=================
Execution 
=================

Flow captures the semantic of the execution tree and can be used as a standalone function. As 
any function, it can be run with input data and produce the output. Collections and assets serve
as flow inputs, while the output of last :doc:`processors </SDK/Apps/Processors>` is the output of the flow.

.. mermaid::
    :align: center

    graph LR
        C1(Collection #1) --> P1[Processor #1]
        C2(Collection #2) --> P2[Processor #2]
        A1(Asset #1) --> P2
        P1 --> P2
        P2 --> P3{{Processor #3}}
        P1 --> P4{{Processor #4}}


Here, collections (Collections #1 and #2) and assets (Asset #1) are the inputs of the flow. Processors #1 and #2
transform the input data, while Processor #3 and Processor #4 are the final processors that produce the output of the flow.
In Python, it would look like this:

.. code-block:: python

    from malevich import collection, asset

    def my_flow(collection_1: collection, collection_2: collection, asset_1: asset):
        # ... Flow logic here ...
        return processor_3_output, processor_4_output


Overriding Data
---------------

When defining a flow, you specify the initial data in collections

.. code-block:: python

    from malevich import collection, flow, table

    @flow
    def my_flow():
        data = collection(
            'name_of_my_collection',
            df=table(...),
            alias='my_data'
        )

        # ... Flow logic here ...

But on run, you can supply new data to the flow. It is done using the ``alias`` of the collection. The process
of supplying new data is called `overriding`.

.. code-block:: python

    from malevich import Space, table

    interpreted_on_space = Space(my_flow)
    interpreted_on_space.prepare()
    interpreted_on_space.run(overrides={'my_data': table(...)})

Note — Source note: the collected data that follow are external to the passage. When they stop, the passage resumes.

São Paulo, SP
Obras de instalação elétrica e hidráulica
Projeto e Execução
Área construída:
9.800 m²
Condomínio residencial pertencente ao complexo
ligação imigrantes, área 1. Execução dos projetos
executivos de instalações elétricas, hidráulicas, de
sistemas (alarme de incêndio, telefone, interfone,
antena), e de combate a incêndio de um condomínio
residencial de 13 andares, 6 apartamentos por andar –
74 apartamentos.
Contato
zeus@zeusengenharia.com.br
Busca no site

If you :doc:`install the flow </SDK/Flows/Integration>`, you may supply new data using 
the keyword argument of the flow stub:

.. code-block:: python

    from malevich.flows import my_flow

    my_flow(my_data=table(...))


If no data is supplied, the flow will run with the default data defined in the flow.

.. warning::

    The `alias` of each component in the flow should be unique. 

Configuration Extension
-----------------------

In addition to the data, you may supply configuration extensions to the processors in the flow. It is
also done by aliases.

.. code-block:: python

    from malevich.utility import rename, add_column   # installed processors
    from malevich import Core, collection, flow, table

    @flow
    def my_flow():
        data = collection(
            'marketplace_cards',
            df=table(...),
            alias='cards'
        )

        title = locs(data, column='Card Title')
        description = locs(data, column='Card Description')

        return (
            rename(title, config={"Card Title": "title"}, alias='to_title'),
            rename(description, config={"Card Description": "description", alias='to_description'}
        )


    interpreted_on_core = Core(my_flow)
    interpreted_on_core.prepare()
    interpreted_on_core.run(config_extensions={'to_title': {'column': 'Title'}})

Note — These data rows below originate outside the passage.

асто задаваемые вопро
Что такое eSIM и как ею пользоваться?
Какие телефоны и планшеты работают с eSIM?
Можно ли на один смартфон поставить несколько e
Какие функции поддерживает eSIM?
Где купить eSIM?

In this example, we supply a new configuration to the ``to_title`` processor. The configuration is a dictionary
that will be merged with the default configuration of the processor. 

The extension does not replace the default configuration, but extends it. Assume the
following logic behind it:

.. code-block:: python

    default_config = {"column": "Card Title"}
    new_config = {"column": "Title"}

    final_config = {**default_config, **new_config}

    # final_config = {"column": "Title"}